Monday, December 01, 2008

Algorithmic clothing?

OK. A while back we mentioned Turing's modeling of patterns in animal fur and shells, and how it would be nice to use for certain clothing and skins. I think it's more generally applicable.

Rather than just having textures for clothing, you could have a texture and code. The code would map the texture and your shape parameters to a texture that is the one actually pasted on your shape. (Hey, once the original texture is detached from what goes on your body, maybe it doesn't need to be a texture any more, and the code generates the whole thing; make the initial version a vector graphic that is turned into the texture the rest of the clothing system expects.) The code could warp and shrink or stretch a glitchpants texture so that it matches the prim skirt length and preserves the most visible part of the design, or adapt the pattern on a top to one's breast size. It would happen only once, when you put the item on, so unless you're rapidly changing clothing, most of the time things would run as they do now... and it would only run for you; everybody else would only see the result.
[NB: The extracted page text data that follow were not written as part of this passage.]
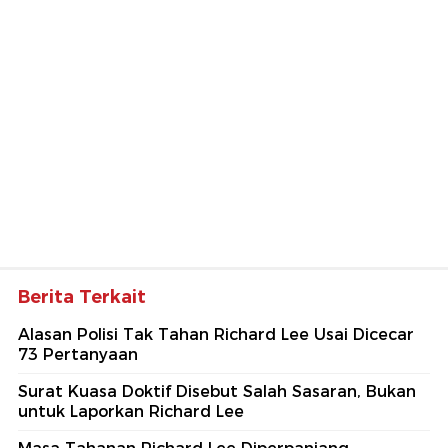
Berita Terkait
Alasan Polisi Tak Tahan Richard Lee Usai Dicecar
73 Pertanyaan
Surat Kuasa Doktif Disebut Salah Sasaran, Bukan
untuk Laporkan Richard Lee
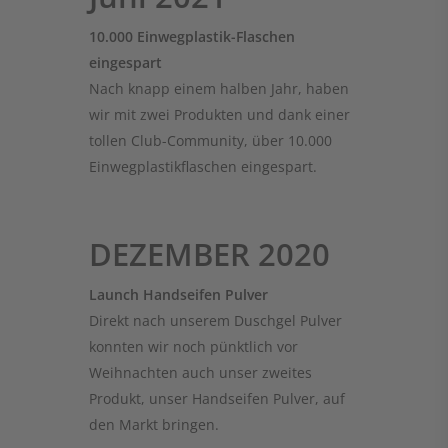
10.000 Einwegplastik-Flaschen
eingespart
Nach knapp einem halben Jahr, haben
wir mit zwei Produkten und dank einer
tollen Club-Community, über 10.000
Einwegplastikflaschen eingespart.
DEZEMBER 2020
Launch Handseifen Pulver
Direkt nach unserem Duschgel Pulver
konnten wir noch pünktlich vor
Weihnachten auch unser zweites
Produkt, unser Handseifen Pulver, auf
den Markt bringen.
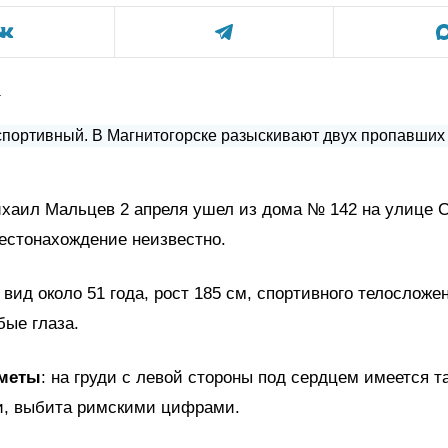
а
хаил Мальцев 2 апреля ушел из дома № 142 на улице С
местонахождение неизвестно.
а вид около 51 года, рост 185 см, спортивного телосложе
бые глаза.
меты
: на груди с левой стороны под сердцем имеется т
ви, выбита римскими цифрами.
Perhaps more interestingly for clothing makers, it would mean that the texture that gets displayed isn't all there is to the item of clothing, so that grabbing textures couldn't fully replicate clothing. It would create a new market for clothing; wouldn't you buy clothing that finally looks right on you, whatever your shape?

UPDATE: entered in JIRA as VWR-10839. If you think it's a good idea, you might wish to vote for it.

Duck!

The issue of height inflation has come back up: Doreen Garrigus writes about her experiences with a 5'2" avatar in her new blog Original Detail, and it's been picked up in New World Notes.

It's true; the average height of avatars is far greater than average height in RL, and appallingly, the prejudice held against child avatars carries over, with the fallacious logic of "shorter than me implies child implies pervert" (even when the avatar is quite obviously post-puberty).

As a flamboyantly tall and leggy as possible avatar, I deal with Victorian dresses that shockingly show my ankles (!), glitchpants far longer than they should be for the matching prim skirts, sitting poses that put my feet underground, and crossed leg poses that are just wrong. Those who choose realistic heights have the corresponding problems at the opposite end... except for one.

Long ago, I was invited on board a ship. It was quite lovely, and I explored it... until I got to the cabin. Bonk... back up, try again, bonk. (My poor head!) Fortunately by then I knew the "travel by sitting on something" trick and got through the doorway by sitting on the captain's chair. More recently, when the passage up stairs in a store blocked my path, there was nothing upstairs I could sit on. The shop potentially lost my business because of that.

So... can't I duck in SL? (For that matter, can you crawl? You'd think people would want that for battle simulations if nothing else.)